And why do I need one?
My Dear Hubby ruptured a disk in his neck ten or so years ago. After his pinky finger went completely numb this weekend, he decided to address his literal pain in the neck. The kind doctor prescribed steroids to alleviate swelling and a muscle relaxer to…well…relax his ever-so-tight muscles.
We parted ways after lunch. Sometime later DH sent me this text:
“I took some z-PAC pills and one mule relaxer pill a half ago.”
I immediately offered to pick him up from work—he said he was so dizzy he couldn’t focus. Obviously.
His response: “Why! Work is way more fun when I’m desirous.”
Hmmmm. Besides the great belly laugh, I also got a mini writing lesson out of his words.
Don’t forget to content edit.
A copy edit is one that simply checks grammar, spelling and those pesky typos—mule pills a half ago? At times our work can be technically correct—a desirous work atmosphere—yet make no real-world sense. This is where the content edit comes in.

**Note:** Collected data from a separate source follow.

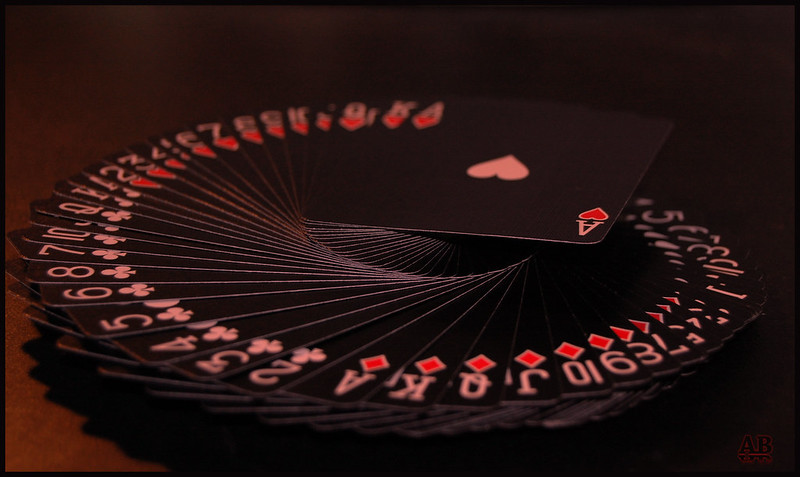 Identify the location of deck of playing cards. (421, 266). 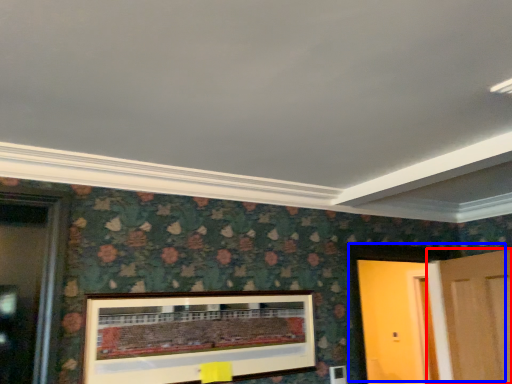 Question: Among these objects, which one is farthest to the camera, door (highlighted by a red box) or door (highlighted by a blue box)?

Choices:
 (A) door
 (B) door

Answer: (B) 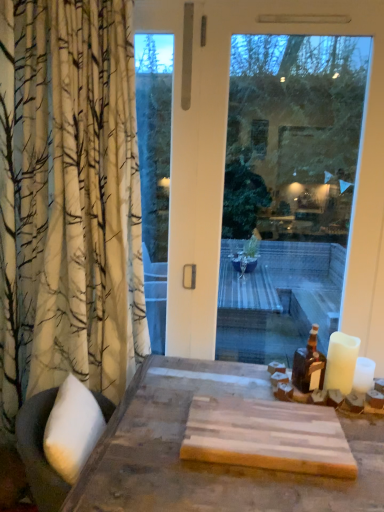 What do you see at coordinates (309, 365) in the screenshot? The width and height of the screenshot is (384, 512). I see `brown glass bottle at right` at bounding box center [309, 365].

Image resolution: width=384 pixels, height=512 pixels. What are the coordinates of `brown glass bottle at right` in the screenshot? It's located at (309, 365).

Which is in front, brown glass bottle at right or white matte candle at right?

white matte candle at right is more forward.

Identify the location of bottle above the white matte candle at right (from the image's perspective). Image resolution: width=384 pixels, height=512 pixels. (309, 365).

Does brown glass bottle at right turn towards white matte candle at right?

No, brown glass bottle at right is not oriented towards white matte candle at right.

Considering the relative sizes of transparent glass window at center and white matte candle at right in the image provided, is transparent glass window at center shorter than white matte candle at right?

No.

Consider the image. Considering the sizes of objects transparent glass window at center and white matte candle at right in the image provided, who is wider, transparent glass window at center or white matte candle at right?

With larger width is white matte candle at right.

Would you say transparent glass window at center is to the left or to the right of white matte candle at right in the picture?

Clearly, transparent glass window at center is on the left of white matte candle at right in the image.

Which object is positioned more to the right, white matte candle at right or brown glass bottle at right?

white matte candle at right.

Considering the sizes of objects white matte candle at right and brown glass bottle at right in the image provided, who is thinner, white matte candle at right or brown glass bottle at right?

white matte candle at right is thinner.

Could you tell me if white matte candle at right is facing brown glass bottle at right?

No, white matte candle at right does not turn towards brown glass bottle at right.

Which point is more forward, (351, 382) or (304, 354)?

The point (351, 382) is closer to the camera.

From a real-world perspective, is white matte candle at right physically located above or below transparent glass window at center?

white matte candle at right is situated lower than transparent glass window at center in the real world.

Are white matte candle at right and transparent glass window at center far apart?

No, white matte candle at right is in close proximity to transparent glass window at center.

Which is more to the right, white matte candle at right or transparent glass window at center?

Positioned to the right is white matte candle at right.

Is white matte candle at right positioned behind transparent glass window at center?

That is False.

Which is correct: transparent glass window at center is inside brown glass bottle at right, or outside of it?

The correct answer is: outside.

Are transparent glass window at center and brown glass bottle at right located far from each other?

No, transparent glass window at center is not far from brown glass bottle at right.

Is transparent glass window at center looking in the opposite direction of brown glass bottle at right?

That's right, transparent glass window at center is facing away from brown glass bottle at right.

Is point (201, 154) less distant than point (304, 356)?

Yes, it is in front of point (304, 356).

Consider the image. From a real-world perspective, is brown glass bottle at right below transparent glass window at center?

Yes, from a real-world perspective, brown glass bottle at right is beneath transparent glass window at center.

This screenshot has width=384, height=512. Identify the location of bottle in front of the transparent glass window at center. (309, 365).

Is brown glass bottle at right facing away from transparent glass window at center?

Yes.

Are brown glass bottle at right and transparent glass window at center located far from each other?

Actually, brown glass bottle at right and transparent glass window at center are a little close together.

Locate an element on the screen. bottle on the left of white matte candle at right is located at coordinates point(309,365).

The width and height of the screenshot is (384, 512). There is a white matte candle at right. What are the coordinates of `window above it (from a real-world perspective)` in the screenshot? It's located at (224, 162).

From the image, which object appears to be nearer to brown glass bottle at right, white matte candle at right or transparent glass window at center?

white matte candle at right.

Considering their positions, is transparent glass window at center positioned closer to white matte candle at right than brown glass bottle at right?

brown glass bottle at right lies closer to white matte candle at right than the other object.

Estimate the real-world distances between objects in this image. Which object is closer to white matte candle at right, brown glass bottle at right or transparent glass window at center?

Based on the image, brown glass bottle at right appears to be nearer to white matte candle at right.

Estimate the real-world distances between objects in this image. Which object is closer to brown glass bottle at right, transparent glass window at center or white matte candle at right?

The object closer to brown glass bottle at right is white matte candle at right.

Which object lies nearer to the anchor point transparent glass window at center, white matte candle at right or brown glass bottle at right?

Based on the image, white matte candle at right appears to be nearer to transparent glass window at center.

Which object lies nearer to the anchor point transparent glass window at center, brown glass bottle at right or white matte candle at right?

white matte candle at right.

You are a GUI agent. You are given a task and a screenshot of the screen. Output one action in this format:
    pyautogui.click(x=<x>, y=<y>)
    Task: Click on the bottle between transparent glass window at center and white matte candle at right in the up-down direction
    
    Given the screenshot: What is the action you would take?
    pyautogui.click(x=309, y=365) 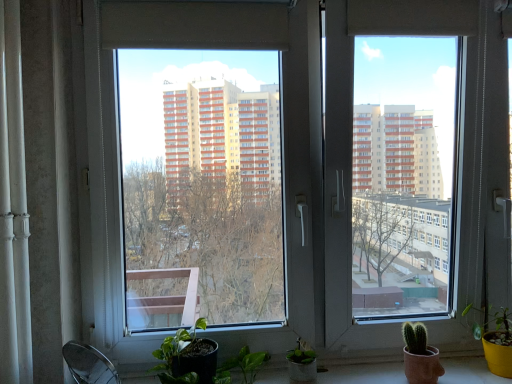 Question: From the image's perspective, relative to white glossy curtain at left, is transparent glass window at center above or below?

Choices:
 (A) above
 (B) below

Answer: (A)

Question: From a real-world perspective, is transparent glass window at center positioned above or below white glossy curtain at left?

Choices:
 (A) below
 (B) above

Answer: (B)

Question: Which object is the closest to the white glossy window sill at lower center?

Choices:
 (A) transparent glass window at center
 (B) white glossy curtain at left
 (C) matte yellow pot at lower right

Answer: (C)

Question: Which object is positioned farthest from the white glossy window sill at lower center?

Choices:
 (A) matte yellow pot at lower right
 (B) transparent glass window at center
 (C) white glossy curtain at left

Answer: (C) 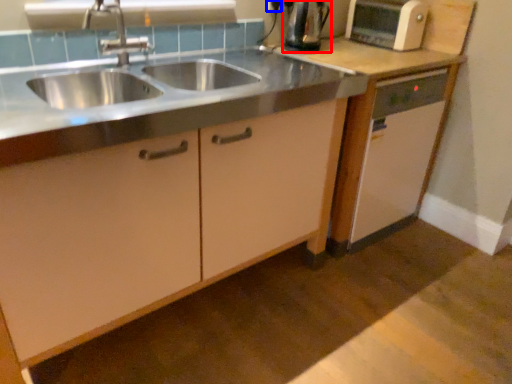 Question: Which object is closer to the camera taking this photo, kitchen appliance (highlighted by a red box) or electric outlet (highlighted by a blue box)?

Choices:
 (A) kitchen appliance
 (B) electric outlet

Answer: (A) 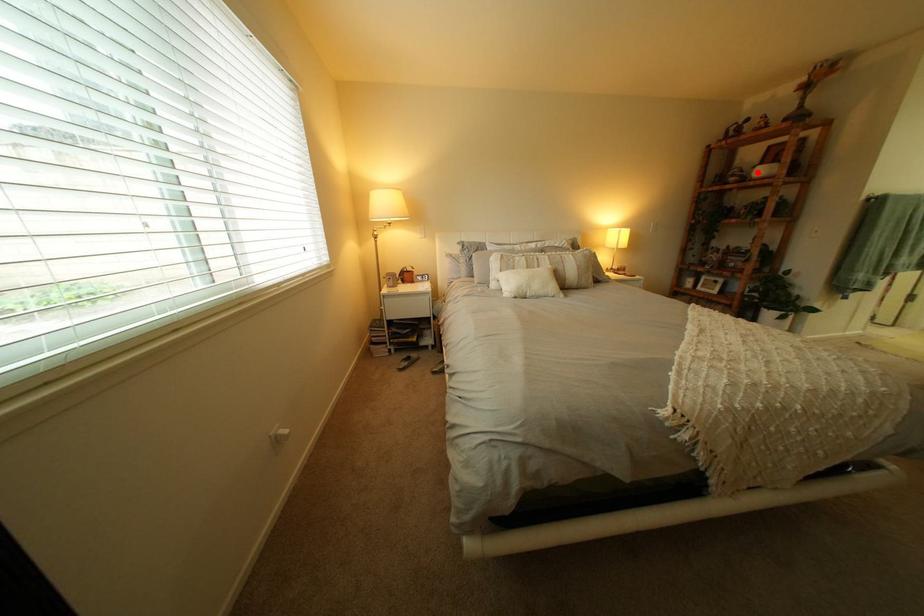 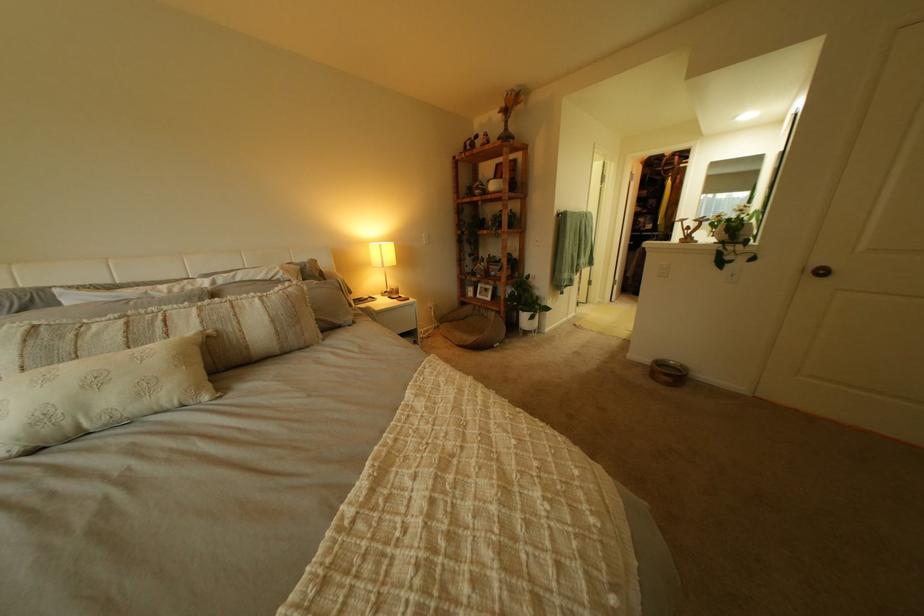 Find the pixel in the second image that matches the highlighted location in the first image.

(497, 185) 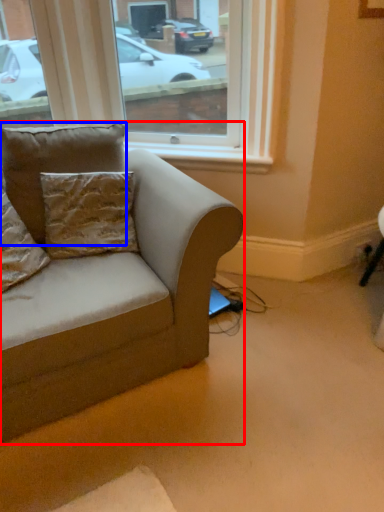 Question: Which of the following is the closest to the observer, studio couch (highlighted by a red box) or pillow (highlighted by a blue box)?

Choices:
 (A) studio couch
 (B) pillow

Answer: (A) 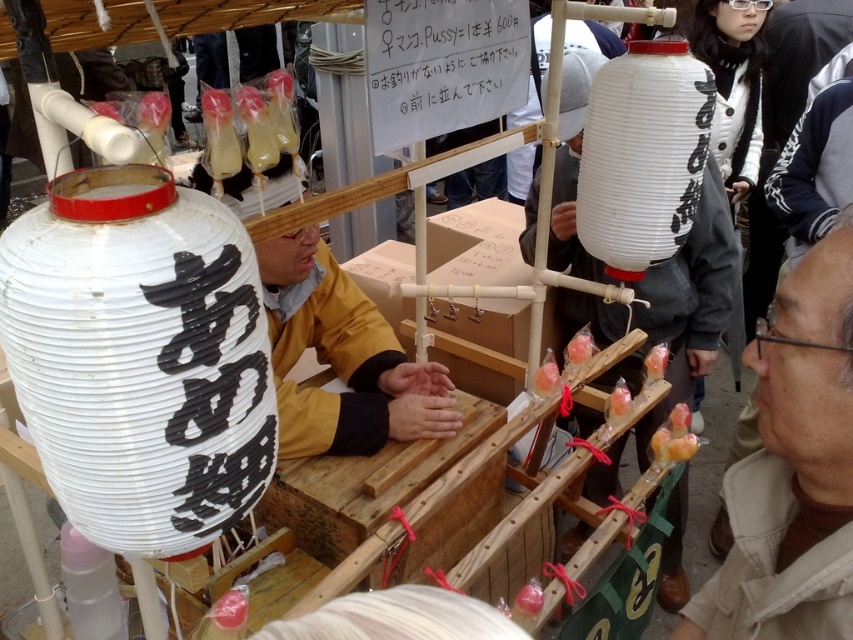 Question: Which point appears closest to the camera in this image?

Choices:
 (A) (486, 67)
 (B) (57, 348)
 (C) (604, 250)
 (D) (815, 573)

Answer: (B)

Question: Which point is farther to the camera?

Choices:
 (A) brown fabric jacket at lower right
 (B) white paper sign at upper center
 (C) white paper lantern at upper center
 (D) white paper lantern at left

Answer: (C)

Question: Is white paper lantern at left positioned in front of brown fabric jacket at lower right?

Choices:
 (A) yes
 (B) no

Answer: (A)

Question: In this image, where is brown fabric jacket at lower right located relative to white paper lantern at upper center?

Choices:
 (A) below
 (B) above

Answer: (A)

Question: Considering the real-world distances, which object is farthest from the white paper lantern at upper center?

Choices:
 (A) white paper lantern at left
 (B) brown fabric jacket at lower right

Answer: (A)

Question: Is white paper lantern at left smaller than white paper sign at upper center?

Choices:
 (A) yes
 (B) no

Answer: (A) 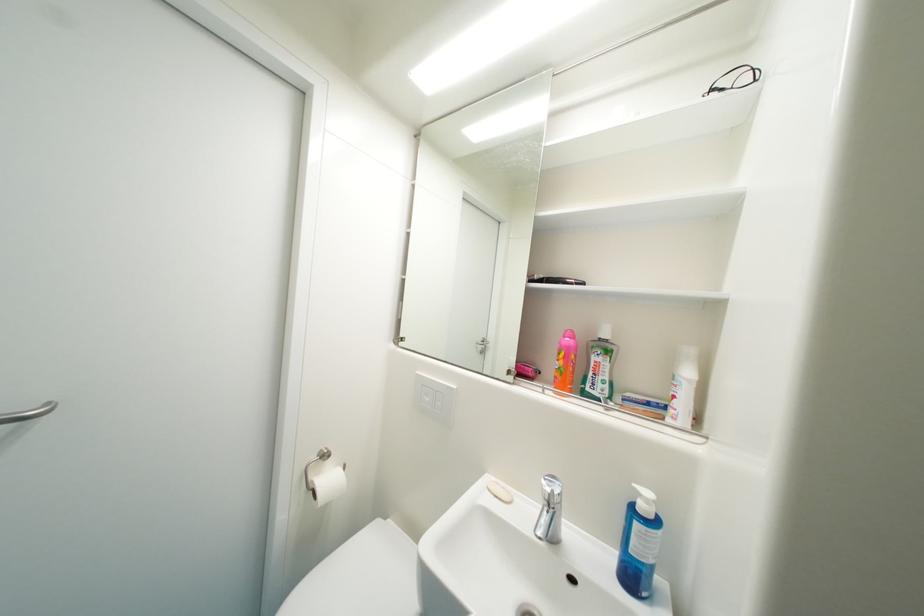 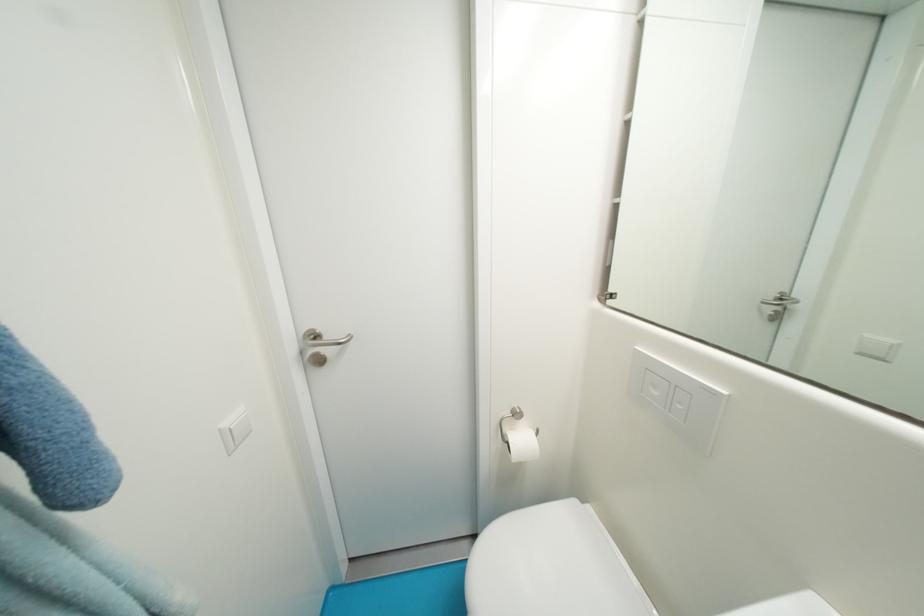 Find the pixel in the second image that matches (x=433, y=400) in the first image.

(662, 395) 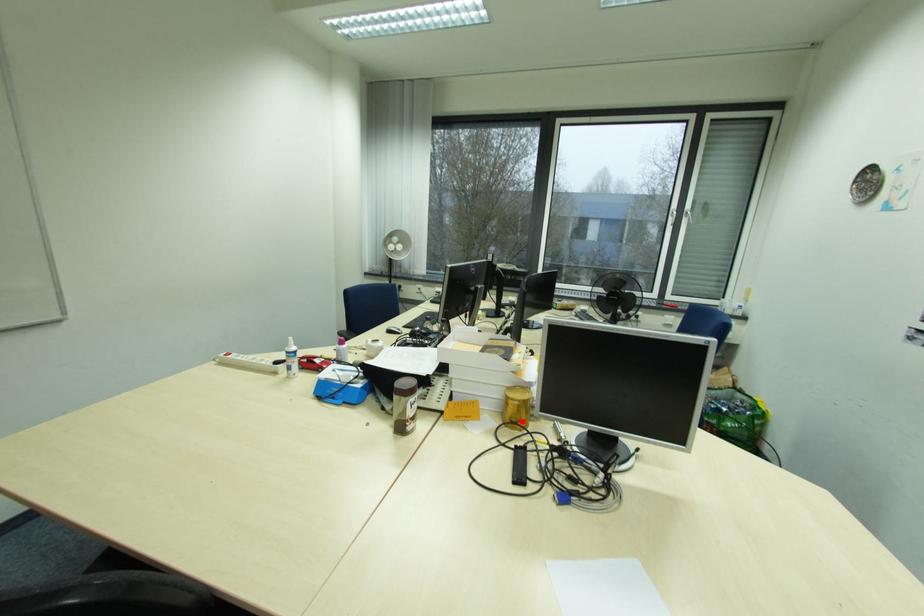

So what exactly is a content edit?
It’s a check for inconsistencies.
Does your MC answer to Jack on the first page and Jeremy on page 78?
- Did Jasmine enter the scene in a blue sweater and exit wearing a green jacket?
- How in the heck did Sandy wake up from a dream when she never went to bed? Or eat dinner in the middle of the night?
- Is it still raining four hours later, yet Candace walks in from her walk as dry as a newly diapered baby bottom?
- Did Frank age ten years or get younger with each page turn?
- Does Harry flush his toilet on the Dakota plains in 1910?
- When did bubbly Hannah turn into a crass ogre?
These are all examples of content editing. And nothing pulls readers out of a story quicker than inconsistencies and untruths.
What are some of your favorite inconsistencies either in your writing or in books you’ve read? Don’t be shy. We’ve all made some whoppers at some point!
I once had a great opening line for the first day of summer only to have my MC get ready for the first day of school one chapter later.